__The problem__. Retype, without any change, the line that contains "Attraktivität und Zukunft sichern" and every line that follows it to the end of the entries, and nothing else.

__Recorded data__.
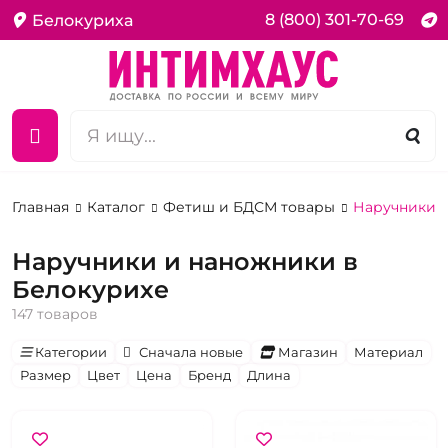
8 (800) 301-70-69
Белокуриха
Главная
Каталог
Фетиш и БДСМ товары
Наручники 
Наручники и наножники в
Белокурихе
147 товаров
Категории
Сначала новые
Магазин
Материал
Размер
Цвет
Цена
Бренд
Длина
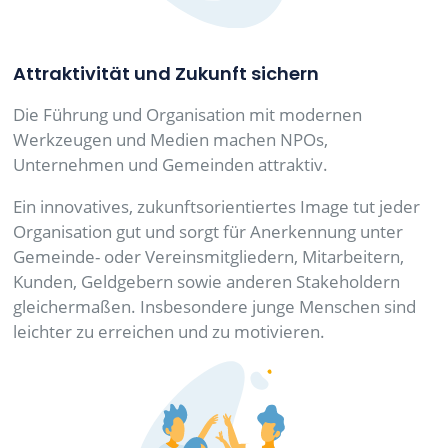
Attraktivität und Zukunft sichern
Die Führung und Organisation mit modernen
Werkzeugen und Medien machen NPOs,
Unternehmen und Gemeinden attraktiv.
Ein innovatives, zukunftsorientiertes Image tut jeder
Organisation gut und sorgt für Anerkennung unter
Gemeinde- oder Vereinsmitgliedern, Mitarbeitern,
Kunden, Geldgebern sowie anderen Stakeholdern
gleichermaßen. Insbesondere junge Menschen sind
leichter zu erreichen und zu motivieren.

__Result of the task__.
Attraktivität und Zukunft sichern
Die Führung und Organisation mit modernen
Werkzeugen und Medien machen NPOs,
Unternehmen und Gemeinden attraktiv.
Ein innovatives, zukunftsorientiertes Image tut jeder
Organisation gut und sorgt für Anerkennung unter
Gemeinde- oder Vereinsmitgliedern, Mitarbeitern,
Kunden, Geldgebern sowie anderen Stakeholdern
gleichermaßen. Insbesondere junge Menschen sind
leichter zu erreichen und zu motivieren.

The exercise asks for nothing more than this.